Origin and Formation Mechanism of the Late Permian Black Siliceous Rocks in the Lower Yangtze Region.

The Late Permian witnessed a Permian Chert Event (PCE) and distinctive oceanic geochemical fluctuations, such as an ocean acidification event, large-scale volcanic eruption, and rapid global warming. However, the links between siliceous rock formation mechanism, ocean, and climate changes are rarely discussed. In this article, two well-preserved deeper-water sections of the Dalong Formation from the Lower Yangtze region in southeast China are selected for analysis. To document the coeval oceanic changes, we present thin section authentication, scanning electron microscope (SEM) observation, and multiple geochemical proxies, including total organic carbon contents (TOC), major element contents, trace element contents, and rare earth element contents (REEs).
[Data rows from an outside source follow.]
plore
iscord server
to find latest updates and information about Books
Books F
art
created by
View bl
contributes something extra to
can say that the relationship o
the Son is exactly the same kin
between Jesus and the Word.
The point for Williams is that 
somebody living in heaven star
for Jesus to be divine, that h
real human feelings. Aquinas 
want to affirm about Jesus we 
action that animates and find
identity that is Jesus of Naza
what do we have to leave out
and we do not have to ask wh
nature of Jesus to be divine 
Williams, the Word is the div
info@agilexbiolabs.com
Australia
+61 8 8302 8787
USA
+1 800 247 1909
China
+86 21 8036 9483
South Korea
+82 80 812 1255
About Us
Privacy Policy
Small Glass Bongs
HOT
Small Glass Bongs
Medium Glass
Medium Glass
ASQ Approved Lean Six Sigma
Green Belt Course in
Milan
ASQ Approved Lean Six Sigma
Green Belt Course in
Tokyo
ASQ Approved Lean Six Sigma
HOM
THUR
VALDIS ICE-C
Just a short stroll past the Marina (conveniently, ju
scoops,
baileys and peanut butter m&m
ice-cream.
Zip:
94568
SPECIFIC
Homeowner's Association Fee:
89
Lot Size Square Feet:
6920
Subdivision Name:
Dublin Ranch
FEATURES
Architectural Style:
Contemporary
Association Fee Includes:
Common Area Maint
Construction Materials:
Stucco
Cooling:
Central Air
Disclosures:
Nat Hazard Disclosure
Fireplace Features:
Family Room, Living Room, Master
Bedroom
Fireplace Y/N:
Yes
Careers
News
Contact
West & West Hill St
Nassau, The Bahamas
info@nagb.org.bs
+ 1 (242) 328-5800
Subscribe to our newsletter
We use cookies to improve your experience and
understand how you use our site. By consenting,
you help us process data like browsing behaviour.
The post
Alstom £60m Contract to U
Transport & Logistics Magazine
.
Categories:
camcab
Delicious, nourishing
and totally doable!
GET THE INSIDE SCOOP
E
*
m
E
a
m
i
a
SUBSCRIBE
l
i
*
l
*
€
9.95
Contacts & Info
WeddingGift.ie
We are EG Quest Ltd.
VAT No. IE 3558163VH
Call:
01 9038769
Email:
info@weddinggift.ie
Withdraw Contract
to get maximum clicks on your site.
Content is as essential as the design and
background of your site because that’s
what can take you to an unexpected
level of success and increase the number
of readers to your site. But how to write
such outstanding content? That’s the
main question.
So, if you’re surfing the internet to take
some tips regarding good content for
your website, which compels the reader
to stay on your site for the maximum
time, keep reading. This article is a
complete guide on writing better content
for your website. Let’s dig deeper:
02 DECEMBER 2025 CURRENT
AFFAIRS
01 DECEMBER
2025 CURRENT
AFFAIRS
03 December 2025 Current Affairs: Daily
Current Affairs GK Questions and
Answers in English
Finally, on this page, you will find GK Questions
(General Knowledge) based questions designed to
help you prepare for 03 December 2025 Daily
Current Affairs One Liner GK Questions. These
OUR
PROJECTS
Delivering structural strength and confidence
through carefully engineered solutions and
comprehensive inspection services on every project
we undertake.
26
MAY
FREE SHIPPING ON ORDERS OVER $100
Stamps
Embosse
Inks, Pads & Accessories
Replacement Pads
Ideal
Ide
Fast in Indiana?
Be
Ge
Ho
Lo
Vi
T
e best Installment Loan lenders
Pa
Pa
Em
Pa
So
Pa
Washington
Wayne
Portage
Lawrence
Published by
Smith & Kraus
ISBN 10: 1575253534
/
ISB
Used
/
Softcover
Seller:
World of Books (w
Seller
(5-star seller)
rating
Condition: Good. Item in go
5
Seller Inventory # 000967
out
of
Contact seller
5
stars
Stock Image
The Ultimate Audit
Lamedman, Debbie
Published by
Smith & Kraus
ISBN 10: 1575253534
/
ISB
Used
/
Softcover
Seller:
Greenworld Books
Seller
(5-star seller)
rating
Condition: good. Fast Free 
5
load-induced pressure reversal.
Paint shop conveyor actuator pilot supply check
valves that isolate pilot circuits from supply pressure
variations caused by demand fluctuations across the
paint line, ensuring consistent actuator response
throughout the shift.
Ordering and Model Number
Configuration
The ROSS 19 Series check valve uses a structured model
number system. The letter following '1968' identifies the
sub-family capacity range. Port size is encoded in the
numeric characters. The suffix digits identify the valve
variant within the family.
The results show that siliceous rocks are mainly of biological origin in this region. The low content of MgO (0.10-0.94%, mean = 0.36%) in the Fantiansi section of Tongling area indicates that it is affected by regional hydrothermal fluids. The correlation between Al2 O3 /TiO2 , Al2 O3 versus SiO2 /Al2 O3 , and TiO2 /ΣREEs indicates that the Late Permian was greatly influenced by the continuous input of terrigenous materials. The correlations of MnO/TiO2 , LaN /CeN , Ce/Ce*, and LREE/HREE imply that the Dalong Formation siliceous rocks were deposited in a continental margin setting. Redox geochemical data (EFU , EFMo , and EFV ) imply the water column experienced widespread anoxic/euxinic during the Late Permian, which aided in the preservation of organic matter following biological decay. The accumulation of siliceous rocks is related to South China experiencing a hot tropical climate, coastal upwelling and continental weathering-enriched marine nutrients, fostering high primary productivity, and benefiting abundant siliceous zooplankton. Volcanic and regional hydrothermal activity further enhanced nutrient flux, and the simultaneous ocean acidification event provided favorable chemical conditions for the preservation of silica, leading to the formation of siliceous rocks in the Dalong Formation.